Saved data entries
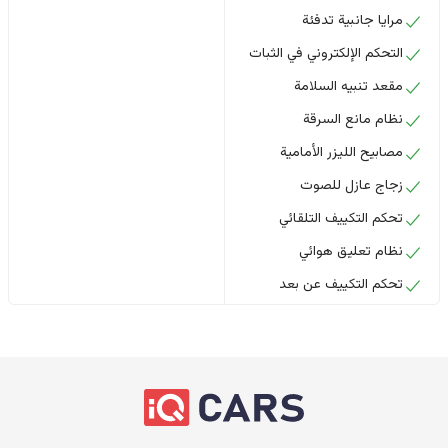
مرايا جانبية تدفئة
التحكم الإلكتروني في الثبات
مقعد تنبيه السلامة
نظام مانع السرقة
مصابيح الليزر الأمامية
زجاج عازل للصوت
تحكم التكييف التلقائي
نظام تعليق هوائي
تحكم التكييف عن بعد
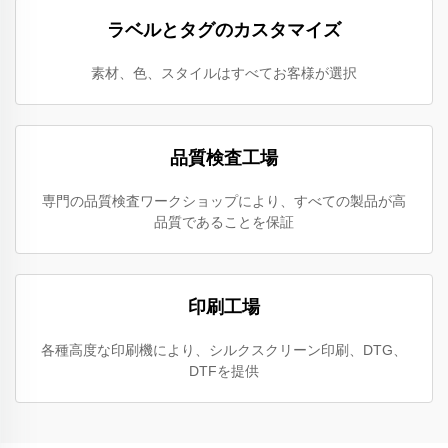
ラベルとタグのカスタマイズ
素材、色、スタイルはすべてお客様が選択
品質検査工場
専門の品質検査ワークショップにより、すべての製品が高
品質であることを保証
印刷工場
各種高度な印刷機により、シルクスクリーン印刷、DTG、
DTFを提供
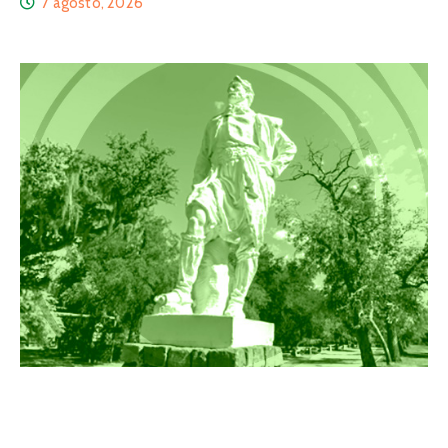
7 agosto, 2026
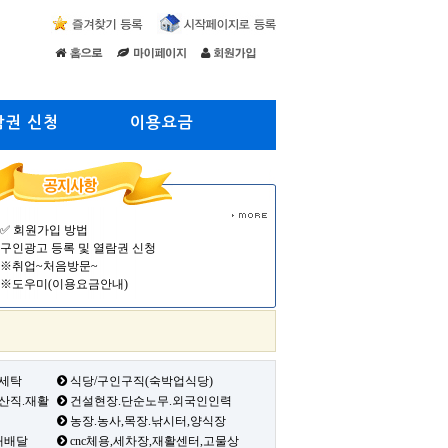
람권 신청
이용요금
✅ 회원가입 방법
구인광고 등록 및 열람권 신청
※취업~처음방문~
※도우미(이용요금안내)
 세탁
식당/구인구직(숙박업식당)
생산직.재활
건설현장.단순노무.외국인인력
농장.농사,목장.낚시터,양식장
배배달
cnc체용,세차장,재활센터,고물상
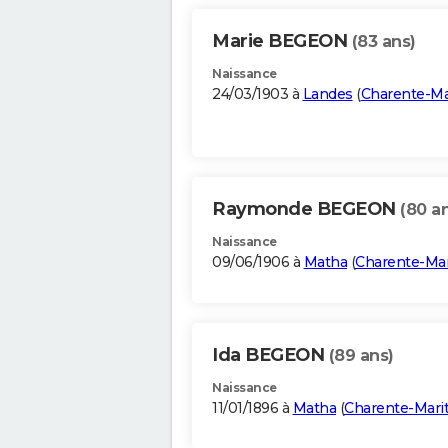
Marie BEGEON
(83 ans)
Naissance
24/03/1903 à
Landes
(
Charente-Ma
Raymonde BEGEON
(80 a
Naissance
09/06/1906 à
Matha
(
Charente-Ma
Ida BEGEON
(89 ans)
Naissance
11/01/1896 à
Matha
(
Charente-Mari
...
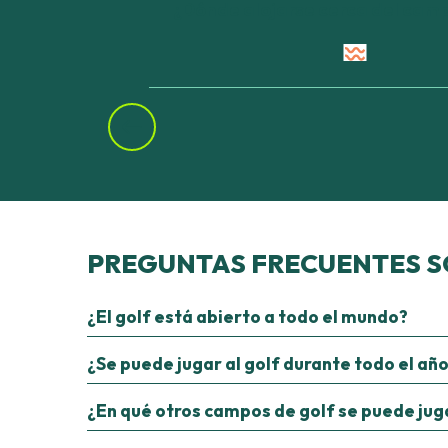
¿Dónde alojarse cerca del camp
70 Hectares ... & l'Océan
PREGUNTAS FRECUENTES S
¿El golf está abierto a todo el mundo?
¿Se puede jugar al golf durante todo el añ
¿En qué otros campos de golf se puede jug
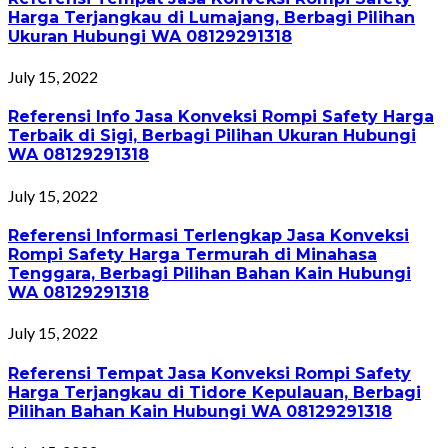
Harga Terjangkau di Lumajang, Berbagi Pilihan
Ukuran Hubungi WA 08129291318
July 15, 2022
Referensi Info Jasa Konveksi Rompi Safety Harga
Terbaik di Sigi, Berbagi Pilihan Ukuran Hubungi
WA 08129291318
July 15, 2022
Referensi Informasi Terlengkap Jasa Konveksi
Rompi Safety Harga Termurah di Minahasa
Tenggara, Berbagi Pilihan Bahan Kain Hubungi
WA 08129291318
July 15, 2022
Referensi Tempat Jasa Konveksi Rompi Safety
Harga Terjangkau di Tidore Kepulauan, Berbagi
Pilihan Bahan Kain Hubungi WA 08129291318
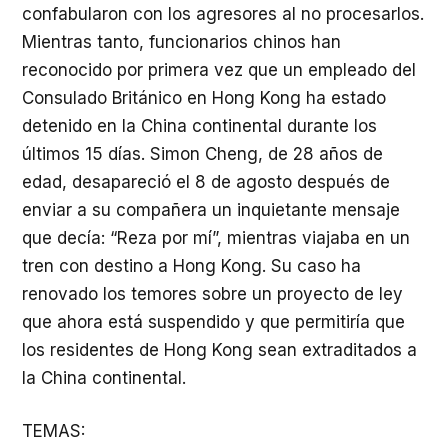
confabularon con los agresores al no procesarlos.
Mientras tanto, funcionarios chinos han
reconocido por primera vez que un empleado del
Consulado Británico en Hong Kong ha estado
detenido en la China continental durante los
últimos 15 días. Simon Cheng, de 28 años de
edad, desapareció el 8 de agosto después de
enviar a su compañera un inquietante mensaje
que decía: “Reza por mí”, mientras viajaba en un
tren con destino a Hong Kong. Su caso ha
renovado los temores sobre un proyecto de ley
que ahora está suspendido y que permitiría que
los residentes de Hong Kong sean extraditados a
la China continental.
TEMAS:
...
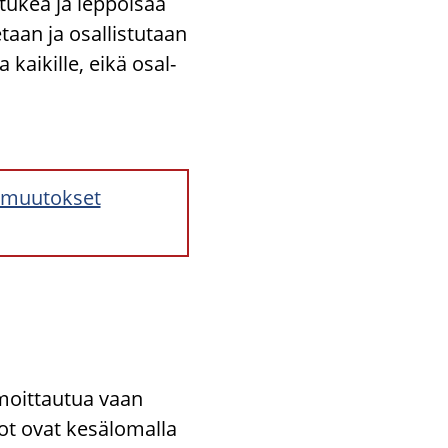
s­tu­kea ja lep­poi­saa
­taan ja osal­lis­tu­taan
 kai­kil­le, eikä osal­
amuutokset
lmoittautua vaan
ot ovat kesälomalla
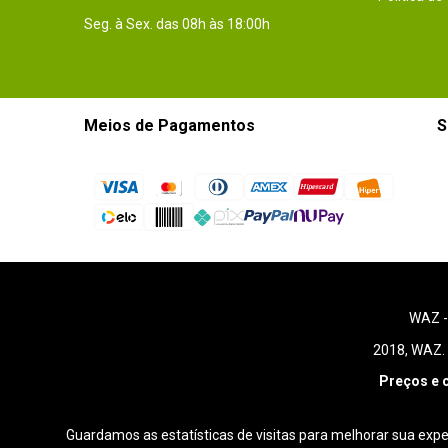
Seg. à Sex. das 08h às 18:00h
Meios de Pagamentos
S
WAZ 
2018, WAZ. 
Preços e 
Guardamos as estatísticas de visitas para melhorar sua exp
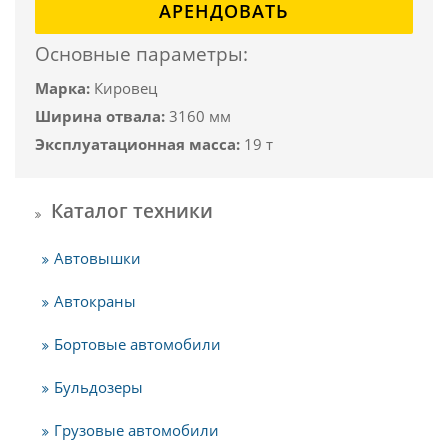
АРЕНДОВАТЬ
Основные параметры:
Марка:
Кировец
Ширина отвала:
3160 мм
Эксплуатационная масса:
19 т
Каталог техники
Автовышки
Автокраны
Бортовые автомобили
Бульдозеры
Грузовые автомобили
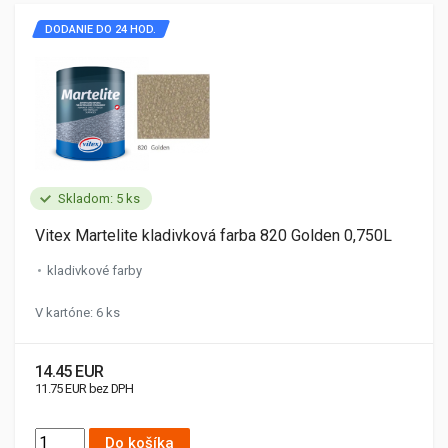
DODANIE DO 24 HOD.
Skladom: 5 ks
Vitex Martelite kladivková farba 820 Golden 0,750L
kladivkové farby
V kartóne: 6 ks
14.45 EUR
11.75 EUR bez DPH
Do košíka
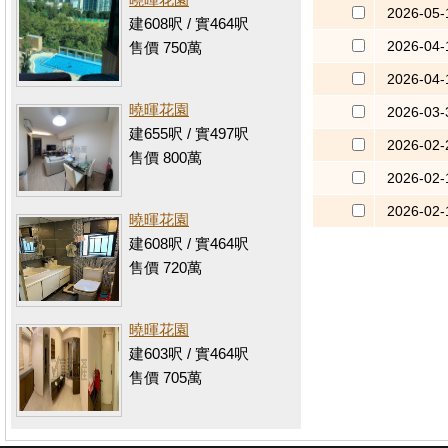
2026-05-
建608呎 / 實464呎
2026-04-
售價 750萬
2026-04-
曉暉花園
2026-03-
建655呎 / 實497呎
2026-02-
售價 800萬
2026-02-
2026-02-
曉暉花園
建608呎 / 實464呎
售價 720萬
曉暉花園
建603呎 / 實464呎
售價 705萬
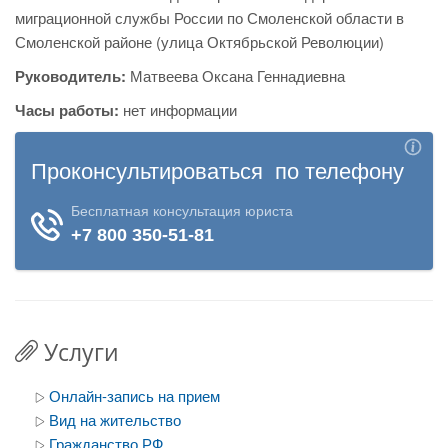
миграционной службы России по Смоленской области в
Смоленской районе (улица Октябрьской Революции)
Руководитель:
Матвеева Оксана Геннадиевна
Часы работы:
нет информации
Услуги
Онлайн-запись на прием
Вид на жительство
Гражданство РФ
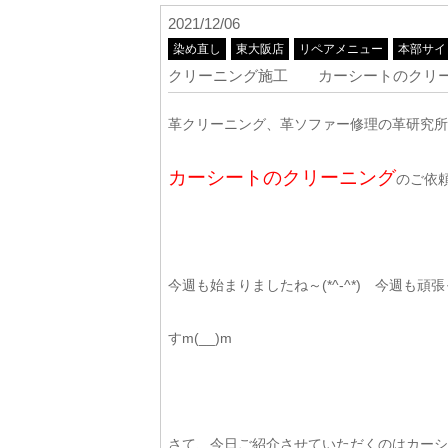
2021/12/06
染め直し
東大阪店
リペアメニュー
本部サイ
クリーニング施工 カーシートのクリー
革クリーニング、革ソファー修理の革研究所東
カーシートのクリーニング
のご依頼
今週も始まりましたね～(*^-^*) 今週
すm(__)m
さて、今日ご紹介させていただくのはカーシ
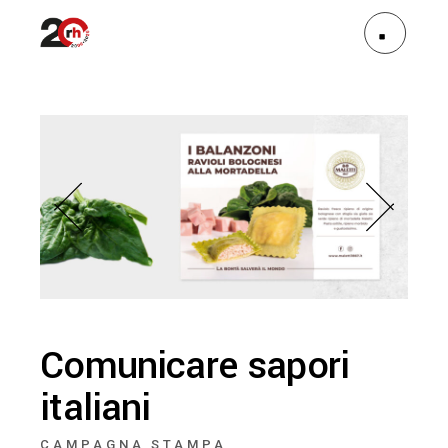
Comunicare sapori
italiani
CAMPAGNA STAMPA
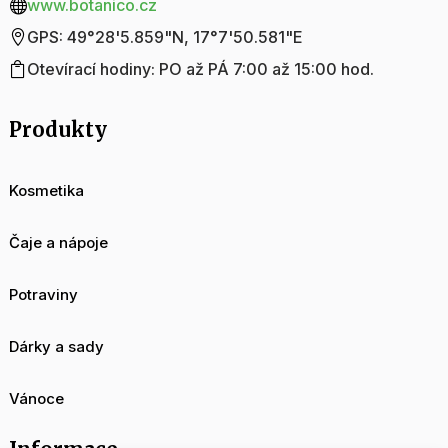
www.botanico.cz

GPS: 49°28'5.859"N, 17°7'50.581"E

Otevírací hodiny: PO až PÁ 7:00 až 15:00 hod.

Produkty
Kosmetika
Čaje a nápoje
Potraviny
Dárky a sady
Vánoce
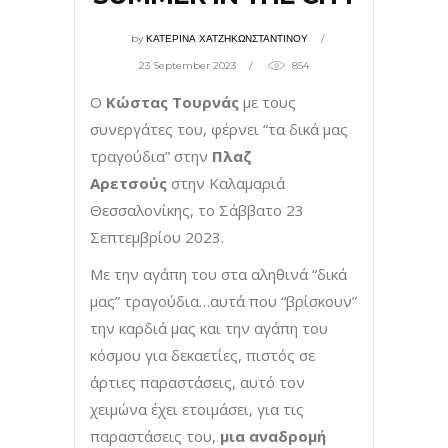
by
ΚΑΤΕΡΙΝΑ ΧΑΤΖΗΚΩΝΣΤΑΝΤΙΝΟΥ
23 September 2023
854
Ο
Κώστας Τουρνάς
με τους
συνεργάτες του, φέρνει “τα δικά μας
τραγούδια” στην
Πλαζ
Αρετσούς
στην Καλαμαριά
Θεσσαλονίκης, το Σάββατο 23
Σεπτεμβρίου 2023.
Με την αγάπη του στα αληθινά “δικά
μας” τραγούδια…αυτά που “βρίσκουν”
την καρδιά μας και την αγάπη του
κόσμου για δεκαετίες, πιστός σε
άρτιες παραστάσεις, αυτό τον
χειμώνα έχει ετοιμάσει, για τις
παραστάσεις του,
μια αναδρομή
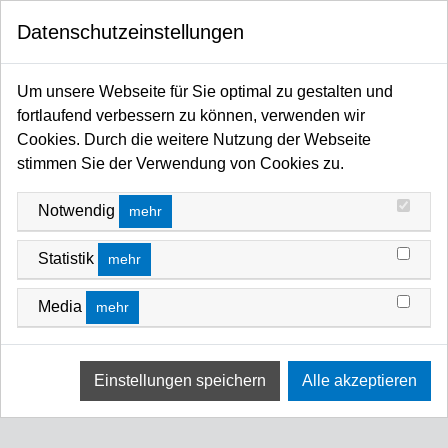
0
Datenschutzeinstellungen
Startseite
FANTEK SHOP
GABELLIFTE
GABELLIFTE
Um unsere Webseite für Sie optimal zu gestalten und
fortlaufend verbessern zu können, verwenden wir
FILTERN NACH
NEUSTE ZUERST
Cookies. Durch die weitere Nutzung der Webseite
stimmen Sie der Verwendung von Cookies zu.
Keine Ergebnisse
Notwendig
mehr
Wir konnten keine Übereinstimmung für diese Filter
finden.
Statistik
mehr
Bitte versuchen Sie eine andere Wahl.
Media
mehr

## PROMPT
Although pictures appear among the entries, please set down only the lines from the one with "μια αναδρομή" up to and including the one with "NEUSTE ZUERST", word for word.

## SOLUTION TO THIS PROBLEM
μια αναδρομή
0
Datenschutzeinstellungen
Startseite
FANTEK SHOP
GABELLIFTE
GABELLIFTE
Um unsere Webseite für Sie optimal zu gestalten und
fortlaufend verbessern zu können, verwenden wir
FILTERN NACH
NEUSTE ZUERST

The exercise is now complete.